You can sue for economic and non-economic damages, but you must prove a few things first regarding degrees of fault and the responsibility to maintain a safe premises, against your contribution to the accident under comparative fault.
 If someone trips injuring themselves on a crack in a sidewalk, the property owner might be partially responsible, even if it is the city’s responsibility to repair broken sidewalks.  It is important for property owners to report damaged sidewalks and put up danger signs for pedestrians.  It is also good to have a homeowner’s policy guided by Florida Law that covers this type of claim in the event that the city if not responsible.

Danger of falls.

Falls caused 35,862 deaths in the United States in 2016 resulting in liability claims to insurance companies and litigation for wrongful death and personal injury.  Falling at someone’s home can bring about a comparative fault claim  based on a negligence action for damages.  The fault will need to be determined by reviewing all of the factors that led up to the accident.  A property owner is required to maintain safe conditions for visitors, but evidence must be gathered to support a claim of negligence including photos of the dangerous scene, witness testimony if someone saw you fall, accident reports, medical records and any evidence you can acquire about what caused your fall.  The burden of proof is on you as the party trying to recover damages for your injury.

Comparative fault.

Florida Statute 768.81 addresses damages from a comparative fault claim.  Under this statute a person can recover for injuries based on negligence and fault.  If the homeowner had actual knowledge of the situation, they are accountable, and knowledge can be proven by showing that the dangerous condition existed for a certain amount of time to cause the damage and that its dangers were a well-known problem. In the State of Florida, the courts award both punitive damages and/or compensatory damages.  Compensatory damages are those that will compensate a victim for a loss that can be measured or calculated; and punitive damages are those that will be a punishment to the person who caused the damage. Personal injury cases usually do not have punitive damages unless a willful act caused the damage.  If the fall was caused by any action or inaction on your part, it may be considered an effect of contributory fault and the award of damages will be reduced by the assigned amount of fault placed upon the injured party.
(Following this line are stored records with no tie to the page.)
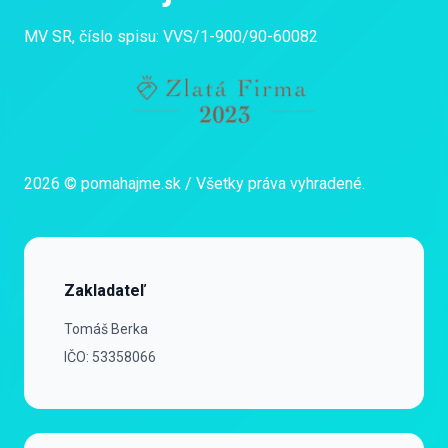
MV SR, číslo spisu: VVS/1-900/90-60082
2026 © pomahajme.sk / Všetky práva vyhradené.
Zakladateľ
Zakladateľ
Tomáš Berka
IČO: 53358066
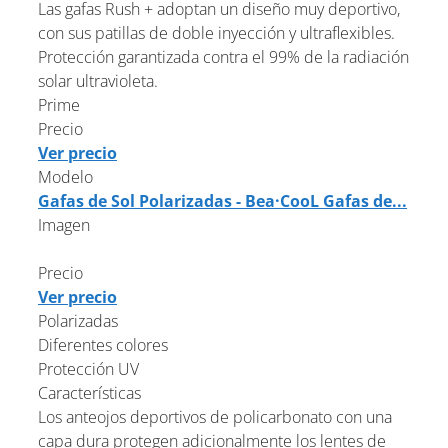
Las gafas Rush + adoptan un diseño muy deportivo,
con sus patillas de doble inyección y ultraflexibles.
Protección garantizada contra el 99% de la radiación
solar ultravioleta.
Prime
Precio
Ver precio
Modelo
Gafas de Sol Polarizadas - Bea·CooL Gafas de...
Imagen
Precio
Ver precio
Polarizadas
Diferentes colores
Protección UV
Características
Los anteojos deportivos de policarbonato con una
capa dura protegen adicionalmente los lentes de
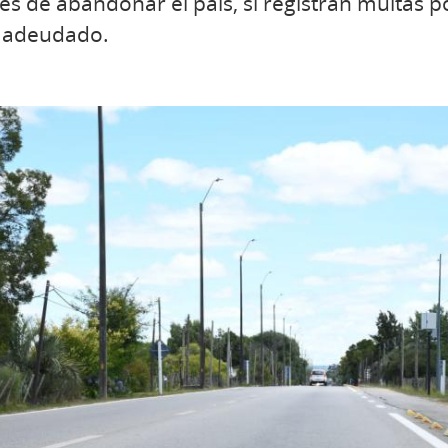
tes de abandonar el país, si registran multas 
o adeudado.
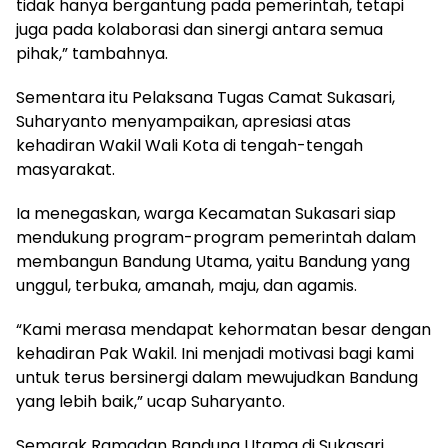
tidak hanya bergantung pada pemerintah, tetapi
juga pada kolaborasi dan sinergi antara semua
pihak,” tambahnya.
Sementara itu Pelaksana Tugas Camat Sukasari,
Suharyanto menyampaikan, apresiasi atas
kehadiran Wakil Wali Kota di tengah-tengah
masyarakat.
Ia menegaskan, warga Kecamatan Sukasari siap
mendukung program-program pemerintah dalam
membangun Bandung Utama, yaitu Bandung yang
unggul, terbuka, amanah, maju, dan agamis.
“Kami merasa mendapat kehormatan besar dengan
kehadiran Pak Wakil. Ini menjadi motivasi bagi kami
untuk terus bersinergi dalam mewujudkan Bandung
yang lebih baik,” ucap Suharyanto.
Semarak Ramadan Bandung Utama di Sukasari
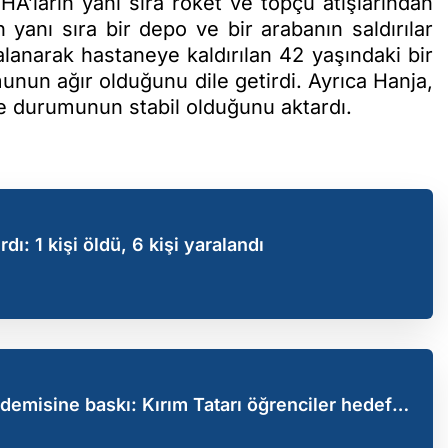
HA’ların yanı sıra roket ve topçu atışlarından
in yanı sıra bir depo ve bir arabanın saldırılar
anarak hastaneye kaldırılan 42 yaşındaki bir
munun ağır olduğunu dile getirdi. Ayrıca Hanja,
ise durumunun stabil olduğunu aktardı.
dı: 1 kişi öldü, 6 kişi yaralandı
demisine baskı: Kırım Tatarı öğrenciler hedef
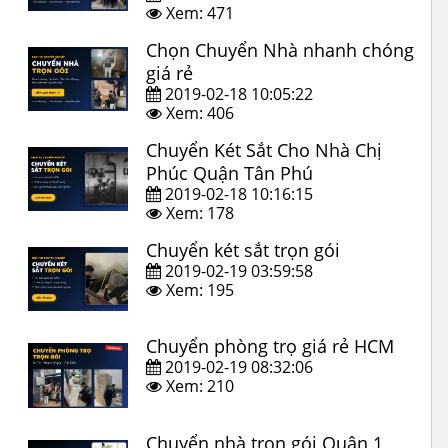
Xem: 471
Chọn Chuyển Nhà nhanh chóng
giá rẻ
2019-02-18 10:05:22
Xem: 406
Chuyển Két Sắt Cho Nhà Chị
Phúc Quận Tân Phú
2019-02-18 10:16:15
Xem: 178
Chuyển két sắt trọn gói
2019-02-19 03:59:58
Xem: 195
Chuyển phòng trọ giá rẻ HCM
2019-02-19 08:32:06
Xem: 210
Chuyển nhà trọn gói Quận 1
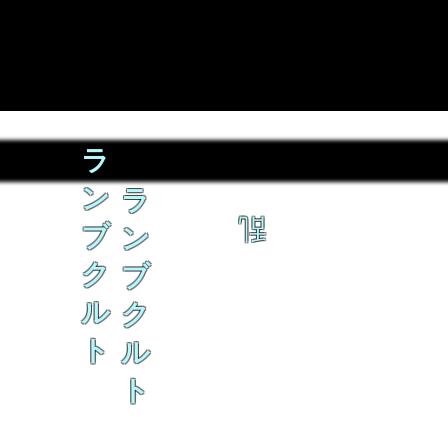
ラ
ン
ラ
乱
ブ
ン
ク
ブ
ル
ク
ト
ル
ト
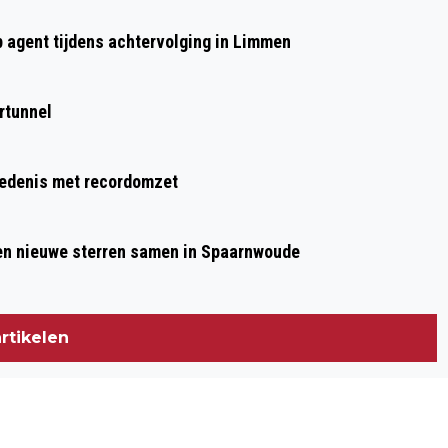
OVERLIJDENS
p agent tijdens achtervolging in Limmen
rtunnel
hiedenis met recordomzet
 en nieuwe sterren samen in Spaarnwoude
rtikelen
Damages are classified as economic or non-economic.

 Economic damages include:

  • past and future lost income reduced to present value;
  • medical and funeral expenses;
  • lost support and services;
  • replacement value of lost personal property;
  • loss of appraised fair market value of real property;
  • costs of repairs including labor;
  • any other economic loss that would not have occurred but for the injury due to the dangerous condition.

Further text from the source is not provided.